**Work instructions:**
From the data below, return the exact lines starting at the line containing "Desain bersi" and ending at the line containing "kebutuhan spesifik, tingkat keamanan yang", both included, and nothing else.

(Items listed in a dataset)
·····

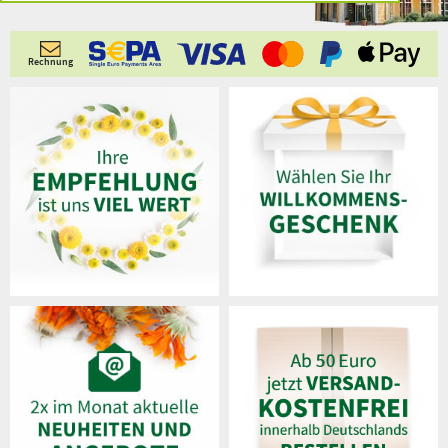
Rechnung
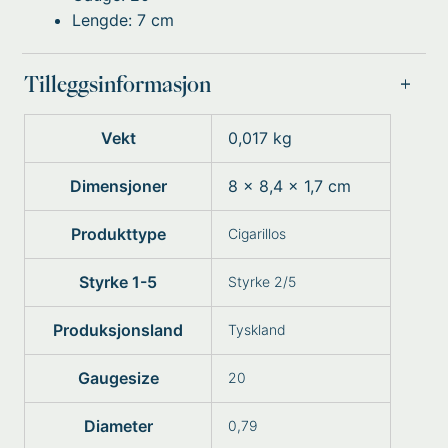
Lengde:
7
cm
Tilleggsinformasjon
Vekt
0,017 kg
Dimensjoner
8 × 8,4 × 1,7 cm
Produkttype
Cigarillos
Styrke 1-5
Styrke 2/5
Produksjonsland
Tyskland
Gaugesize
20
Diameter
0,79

·····

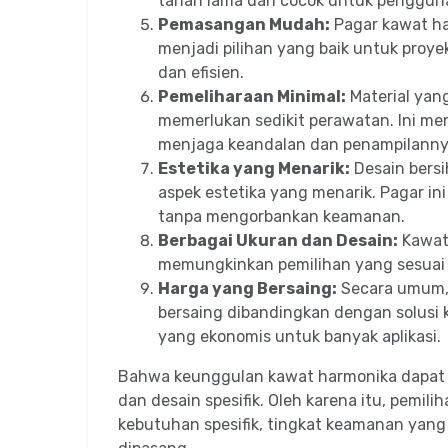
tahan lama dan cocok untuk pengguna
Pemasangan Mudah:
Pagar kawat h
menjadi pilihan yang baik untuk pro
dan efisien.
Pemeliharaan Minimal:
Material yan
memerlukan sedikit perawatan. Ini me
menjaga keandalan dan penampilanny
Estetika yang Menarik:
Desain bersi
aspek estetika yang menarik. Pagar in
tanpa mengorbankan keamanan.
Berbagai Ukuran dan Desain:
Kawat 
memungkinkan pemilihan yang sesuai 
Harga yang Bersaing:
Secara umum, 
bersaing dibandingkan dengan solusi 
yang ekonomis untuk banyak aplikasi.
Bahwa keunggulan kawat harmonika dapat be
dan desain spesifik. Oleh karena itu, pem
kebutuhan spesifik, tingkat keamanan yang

·····

**Solution for this problem:**
Desain bersi
aspek estetika yang menarik. Pagar in
tanpa mengorbankan keamanan.
Berbagai Ukuran dan Desain:
Kawat 
memungkinkan pemilihan yang sesuai 
Harga yang Bersaing:
Secara umum, 
bersaing dibandingkan dengan solusi 
yang ekonomis untuk banyak aplikasi.
Bahwa keunggulan kawat harmonika dapat be
dan desain spesifik. Oleh karena itu, pem
kebutuhan spesifik, tingkat keamanan yang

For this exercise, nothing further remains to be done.